How the keep the first row among repetitive rows in a table - data manipulation

busraa · July 15, 2019, 2:31pm

Hi everyone,
I am kind of new in KNIME. I am trying to make a data manipulation for my thesis.
I have the input table below. I just need to keep the first row for a unique article. For example for article 1922, I only need the first row with author_ID=1105826 and score=0.50

I tried it with GroupBy but it didn’t help. I kindly need your suggestions.

INPUT
article_ID author_ID score
1350 891898 0.06
1922 1105826 0.50
1922 1036060 0.10
2661 243949 0.02
2985 857965 0.02
5182 306771 0.50
5182 255639 0.50
5182 335639 0.06

OUTPUT
article_ID author_ID score
1350 891898 0.06
1922 1105826 0.50
2661 243949 0.02
2985 857965 0.02
5182 306771 0.50

Thanks,
Busra

Corey · July 15, 2019, 3:13pm

Hi busraa, welcome to KNIME and the forum!
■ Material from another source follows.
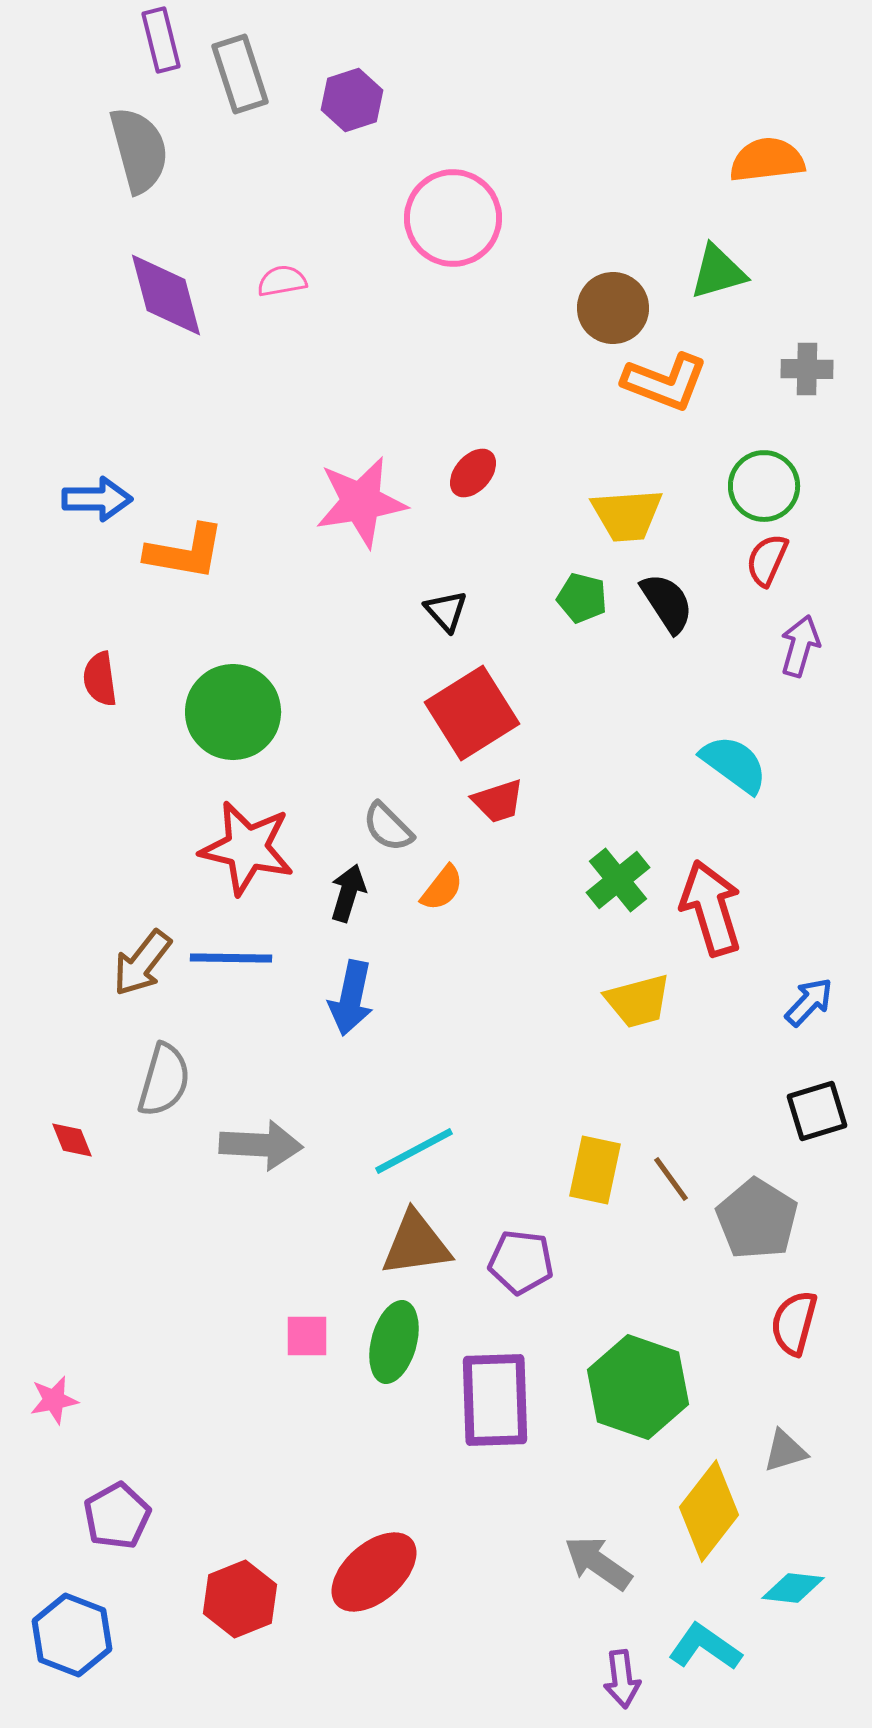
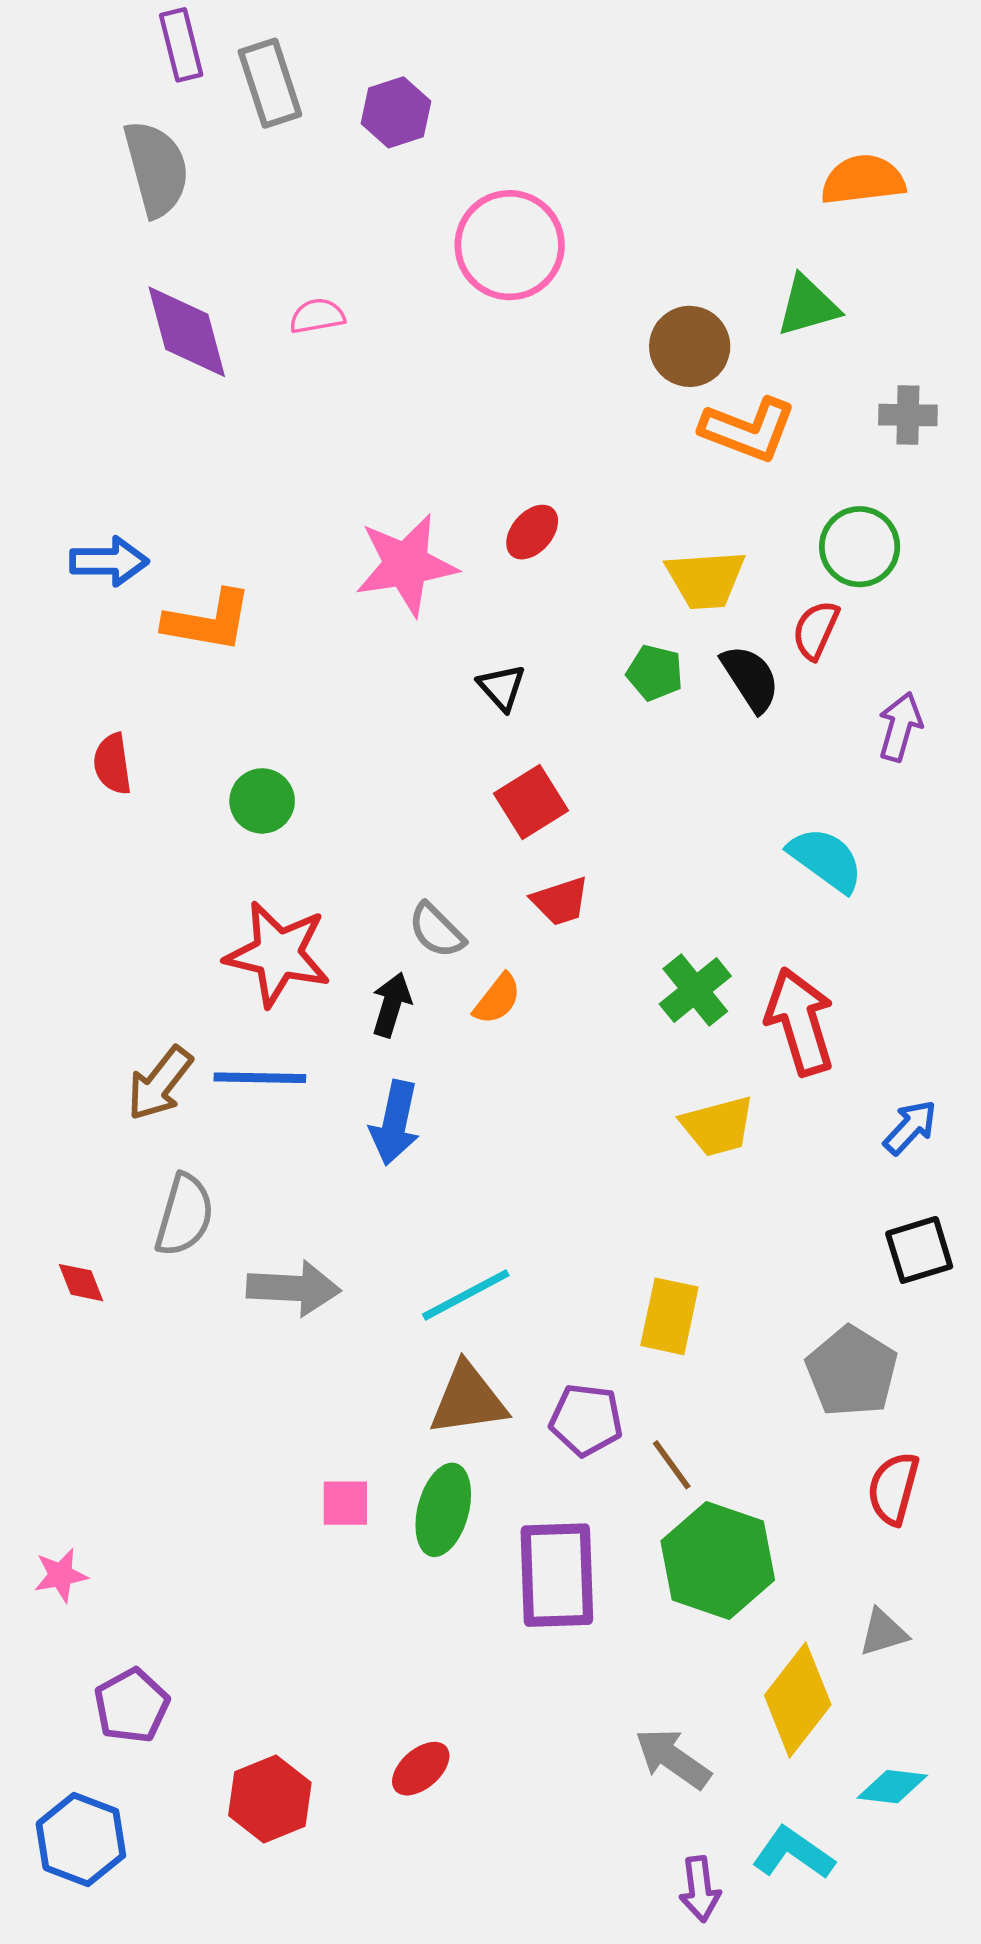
red semicircle: (767, 560) -> (816, 630), moved
green circle: (233, 712) -> (262, 801), size x0.6
red square: (472, 713) -> (531, 802), size x0.7
brown line: (671, 1179) -> (672, 1465), moved
red ellipse: (374, 1572) -> (421, 1769), size x0.6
The Group By node should be the right way to go though.
When you’re configuring that node you’ll want article_ID to be your group by and all of the others should be set to first in the manual aggregation tab.

If this isn’t working for you maybe you can summarize what’s going wrong.

Configuration for Group By node to try:

busraa · July 15, 2019, 6:36pm

Hi Corey, I tried and it really helped. Thank you so much !

Corey · July 15, 2019, 8:45pm

Great news!
Feel free to ask more questions if you bump into issues, and best of luck with your project.

ana_ved · July 16, 2019, 9:23am

Hi everyone!

Corey’s answer is great!! I just wanted to highlight also that if you are using KNIME 4.0, you can also play around with the Duplicate Row Filter. It does exactly that: find duplicates and keep the rows you would like to based on a certain rule - for instance, keeping the first row.

busraa · July 17, 2019, 6:17pm

Thanks!

system · January 16, 2020, 6:18am

This topic was automatically closed 182 days after the last reply. New replies are no longer allowed.